Cell Tissue Res. 2019 Jun;376(3):325-340. doi: 10.1007/s00441-019-03002-0. Epub 2019 Feb 18.
Diabetic patients suffer from gastrointestinal disorders associated with dysmotility, enteric neuropathy and dysbiosis of gut microbiota; however, gender differences are not fully known. Previous studies have shown that a high-fat diet (HFD) causes type two diabetes (T2D) in male mice after 4-8 weeks but only does so in female mice after 16 weeks. This study seeks to determine whether sex influences the development of intestinal dysmotility, enteric neuropathy and dysbiosis in mice fed HFD. We fed 8-week-old C57BL6 male and female mice a standard chow diet (SCD) or a 72% kcal HFD for 8 weeks. We analyzed the associations between sex and intestinal dysmotility, neuropathy and dysbiosis using motility assays, immunohistochemistry and next-generation sequencing. HFD ingestion caused obesity, glucose intolerance and insulin resistance in male but not female mice. However, HFD ingestion slowed intestinal propulsive motility in both male and female mice. This was associated with decreased inhibitory neuromuscular transmission, loss of myenteric inhibitory motor neurons and axonal swelling and loss of cytoskeletal filaments. HFD induced dysbiosis and changed the abundance of specific bacteria, especially Allobaculum, Bifidobacterium and Lactobacillus, which correlated with dysmotility and neuropathy. Female mice had higher immunoreactivity and numbers of myenteric inhibitory motor neurons, matching larger amplitudes of inhibitory junction potentials. This study suggests that sex influences the development of HFD-induced metabolic syndrome but dysmotility, neuropathy and dysbiosis occur independent of sex and prior to T2D conditions. Gastrointestinal dysmotility, neuropathy and dysbiosis might play a crucial role in the pathophysiology of T2D in humans irrespective of sex.

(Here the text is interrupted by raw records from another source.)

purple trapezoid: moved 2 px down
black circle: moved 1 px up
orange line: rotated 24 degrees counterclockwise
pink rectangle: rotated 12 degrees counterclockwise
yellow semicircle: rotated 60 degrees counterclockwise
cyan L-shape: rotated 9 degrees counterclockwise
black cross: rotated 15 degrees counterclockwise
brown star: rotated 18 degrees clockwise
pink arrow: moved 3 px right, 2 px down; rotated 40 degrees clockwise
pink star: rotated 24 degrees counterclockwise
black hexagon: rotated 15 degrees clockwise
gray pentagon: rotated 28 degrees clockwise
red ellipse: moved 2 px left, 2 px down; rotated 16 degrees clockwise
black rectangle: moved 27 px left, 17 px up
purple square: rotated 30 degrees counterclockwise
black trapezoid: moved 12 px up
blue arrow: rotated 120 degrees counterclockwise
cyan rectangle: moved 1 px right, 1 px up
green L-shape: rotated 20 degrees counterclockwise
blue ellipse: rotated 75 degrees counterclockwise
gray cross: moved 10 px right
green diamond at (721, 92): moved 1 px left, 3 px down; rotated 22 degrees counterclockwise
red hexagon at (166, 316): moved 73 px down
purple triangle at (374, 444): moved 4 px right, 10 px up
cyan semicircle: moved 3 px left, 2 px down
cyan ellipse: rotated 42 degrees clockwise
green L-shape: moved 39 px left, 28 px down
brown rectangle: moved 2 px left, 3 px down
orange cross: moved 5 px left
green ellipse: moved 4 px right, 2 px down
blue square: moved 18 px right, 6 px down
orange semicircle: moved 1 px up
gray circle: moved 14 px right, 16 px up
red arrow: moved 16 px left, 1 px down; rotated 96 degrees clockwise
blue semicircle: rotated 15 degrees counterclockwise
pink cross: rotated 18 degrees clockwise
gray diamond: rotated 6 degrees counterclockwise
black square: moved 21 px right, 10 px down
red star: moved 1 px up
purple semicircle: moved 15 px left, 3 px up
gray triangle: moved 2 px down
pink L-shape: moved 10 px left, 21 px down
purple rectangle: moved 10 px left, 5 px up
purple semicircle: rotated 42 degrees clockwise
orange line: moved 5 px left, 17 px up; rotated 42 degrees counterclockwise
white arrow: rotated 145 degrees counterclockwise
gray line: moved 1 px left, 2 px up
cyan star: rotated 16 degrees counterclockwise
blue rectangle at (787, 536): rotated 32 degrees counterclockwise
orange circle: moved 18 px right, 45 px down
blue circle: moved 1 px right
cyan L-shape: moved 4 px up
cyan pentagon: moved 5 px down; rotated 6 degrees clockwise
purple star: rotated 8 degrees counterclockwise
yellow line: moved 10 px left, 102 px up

糖尿病患者患有与运动障碍、肠神经病和肠道微生物群落失调相关的胃肠道疾病;然而,性别差异尚不完全清楚。先前的研究表明,高脂肪饮食(HFD)在 4-8 周后会导致雄性小鼠患上 2 型糖尿病(T2D),但仅在 16 周后会导致雌性小鼠患上 2 型糖尿病。本研究旨在确定性别是否会影响 HFD 喂养的小鼠肠道运动障碍、肠神经病和失调的发展。我们用标准饮食(SCD)或 72%热量的 HFD 喂养 8 周龄的 C57BL6 雄性和雌性小鼠 8 周。我们使用运动检测、免疫组织化学和下一代测序来分析性别与肠道运动障碍、神经病和失调之间的关系。HFD 摄入导致雄性小鼠肥胖、葡萄糖不耐受和胰岛素抵抗,但 HFD 摄入会减缓雄性和雌性小鼠的肠道推进运动。这与抑制性神经肌肉传递减少、肌间抑制运动神经元丢失、轴突肿胀和细胞骨架丝丢失有关。HFD 诱导的肠道失调改变了特定细菌的丰度,特别是 Allobaculum、双歧杆菌和乳酸杆菌,这与运动障碍和神经病有关。雌性小鼠的肌间抑制运动神经元的免疫反应性和数量更高,与抑制性突触后电位的幅度更大相匹配。本研究表明,性别会影响 HFD 诱导的代谢综合征的发展,但运动障碍、神经病和失调的发生与性别无关,且早于 T2D 状态。胃肠运动障碍、神经病和失调可能在人类 2 型糖尿病的病理生理学中发挥关键作用,而与性别无关。